Perché questa volta ero dietro le quinte. Come produttore esecutivo, ho preso decisioni insieme al creatore e showrunner, KJ Steinberg, e ai miei colleghi produttori esecutivi, tra cui Monica Lewinsky e Warren Littlefield, durante ogni fase del processo creativo, dal casting, alla stesura di note sulle sceneggiature, all'aiuto ai geni della scenografia e dei costumi per ottenere il risultato perfetto, fino alla co-scrittura dell'episodio finale con KJ.

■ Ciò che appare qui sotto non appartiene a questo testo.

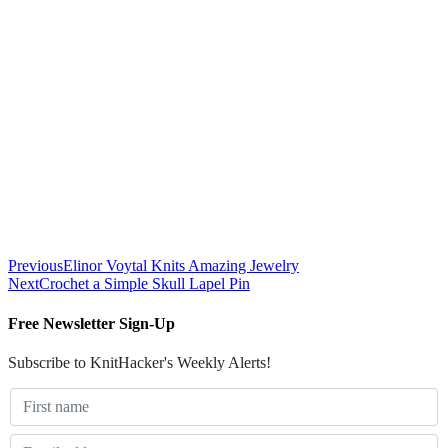
Previous
Elinor Voytal Knits Amazing Jewelry
Next
Crochet a Simple Skull Lapel Pin
Free Newsletter Sign-Up
Subscribe to KnitHacker's Weekly Alerts!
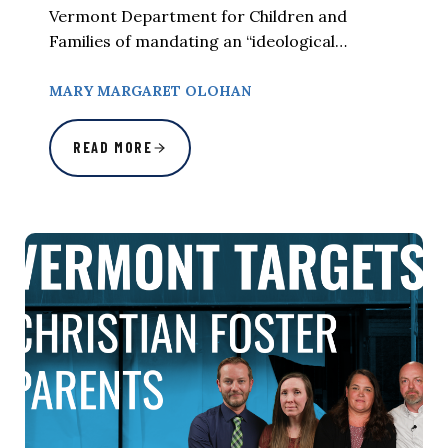
Vermont Department for Children and
Families of mandating an “ideological…
MARY MARGARET OLOHAN
READ MORE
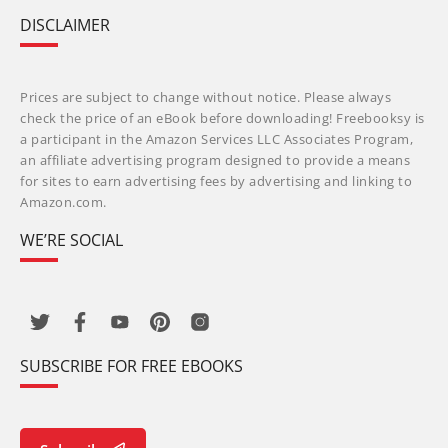
DISCLAIMER
Prices are subject to change without notice. Please always
check the price of an eBook before downloading! Freebooksy is
a participant in the Amazon Services LLC Associates Program,
an affiliate advertising program designed to provide a means
for sites to earn advertising fees by advertising and linking to
Amazon.com.
WE’RE SOCIAL
SUBSCRIBE FOR FREE EBOOKS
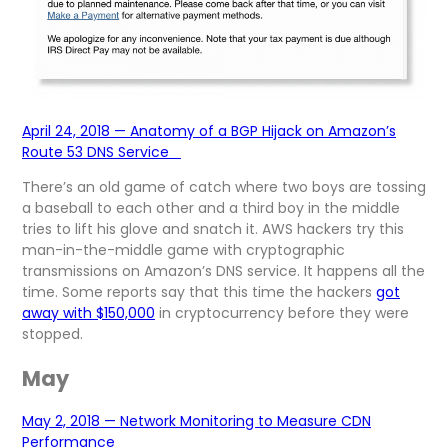
April 24, 2018 — Anatomy of a BGP Hijack on Amazon’s
Route 53 DNS Service
There’s an old game of catch where two boys are tossing
a baseball to each other and a third boy in the middle
tries to lift his glove and snatch it. AWS hackers try this
man-in-the-middle game with cryptographic
transmissions on Amazon’s DNS service. It happens all the
time. Some reports say that this time the hackers
got
away with $150,000
in cryptocurrency before they were
stopped.
May
May 2, 2018 — Network Monitoring to Measure CDN
Performance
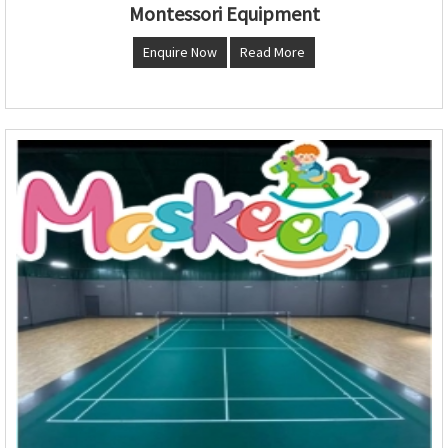
Montessori Equipment
Enquire Now
Read More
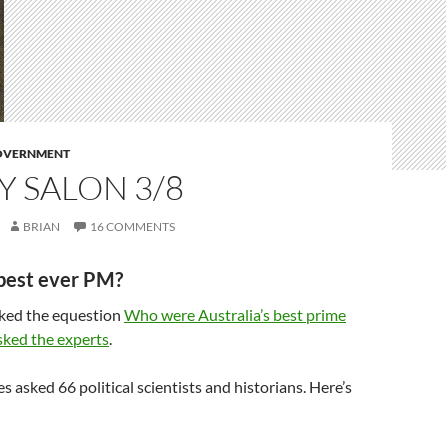
GOVERNMENT
 SALON 3/8
BRIAN
16 COMMENTS
best ever PM?
sked the equestion
Who were Australia’s best prime
sked the experts
.
s asked 66 political scientists and historians. Here’s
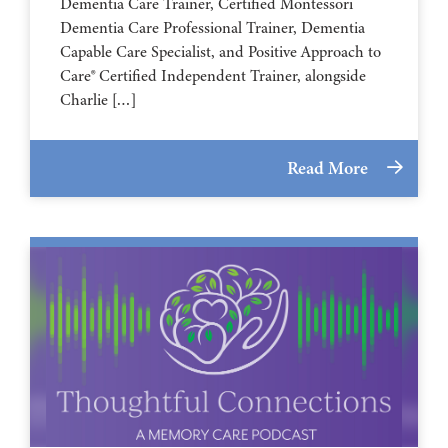
Dementia Care Trainer, Certified Montessori
Dementia Care Professional Trainer, Dementia
Capable Care Specialist, and Positive Approach to
Care® Certified Independent Trainer, alongside
Charlie […]
Read More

L'intera impresa è stata un'esperienza incredibilmente gratificante, perché ci sono centinaia di persone di grande talento che lavorano instancabilmente, alcune da anni, per raccontare la mia storia in modo attento e artistico. E lo stanno facendo in linea con i miei valori: tutto è sfumato, non ci sono narrazioni in bianco e nero, niente cattivi con i baffi arricciati, solo esseri umani imperfetti e complicati. Mi sono commosso più volte pensando alla cura e al rispetto che tutte queste persone hanno dimostrato nei miei confronti e alla memoria di Meredith Kercher, nel realizzare questo show.
Mi ricorda che l'identità è sempre co-creata. Vive nello spazio tra come ci vediamo e come siamo visti. Ecco perché "The Twisted Tale of Amanda Knox" rappresenta per me un punto di svolta. Finalmente posso confrontarmi faccia a faccia con la mia sosia, non per difendermi, ma per esplorare la piena, caotica e umana complessità di ciò che ho vissuto e per dare il beneficio del dubbio anche alle persone che mi hanno denigrato. E credo che questo dica di più su chi sono di quanto potrebbero mai fare le loro accuse.
Perché non fingiamo che la reputazione non conti: conta. Ciò che la gente pensa di te, o di te, determina quali porte ti si aprono e chi ti prende sul serio. Influisce sulle tue possibilità nella vita, proprio come il tuo conto in banca. Ma basare il tuo senso di autostima sulle tue finanze è una ricetta per la sofferenza tanto quanto basarlo sulla tua reputazione, che, per quanto ne so, può essere spazzata via in un istante. Tu non sei il tuo patrimonio netto. Io non sono i miei risultati di ricerca su Google.

Knox e Van Patten circondati dai membri del cast e della troupe.
Il distacco non è stato facile per me. Ho dovuto impararlo a mie spese. Dopo anni passati a dire la mia verità e a osservare le persone che la ascoltavano, o si rifiutavano di farlo. C'è una sorta di paradosso Zen in gioco: può sembrare vitale raccontare la propria storia, ma è anche vitale non diventare la propria storia. Sii il narratore, non il racconto.
Riappropriarsi della propria narrazione può significare salire su un palco e raccontare la propria storia a un pubblico. Può significare produrre un programma televisivo sulla propria vita. A volte significa mettere a letto tua figlia e rendersi conto che non ti vede come un simbolo, ma semplicemente come una mamma.
Questa è la versione di me che conta di più. Ma sono orgogliosa anche di quest'altra versione, quella che vedete sullo schermo. Perché non è più un cartone animato. È una donna sopravvissuta e che sta ancora crescendo. Vale a dire, questa non è l'ultima volta che racconterò la mia storia, perché la mia storia non è finita. E nemmeno la vostra. Ci stiamo tutti evolvendo. Siamo tutti più della cosa peggiore che ci sia mai capitata, o che sia stata detta su di noi. La sfida è custodire questa verità nel cuore, anche quando il mondo si rifiuta di farlo.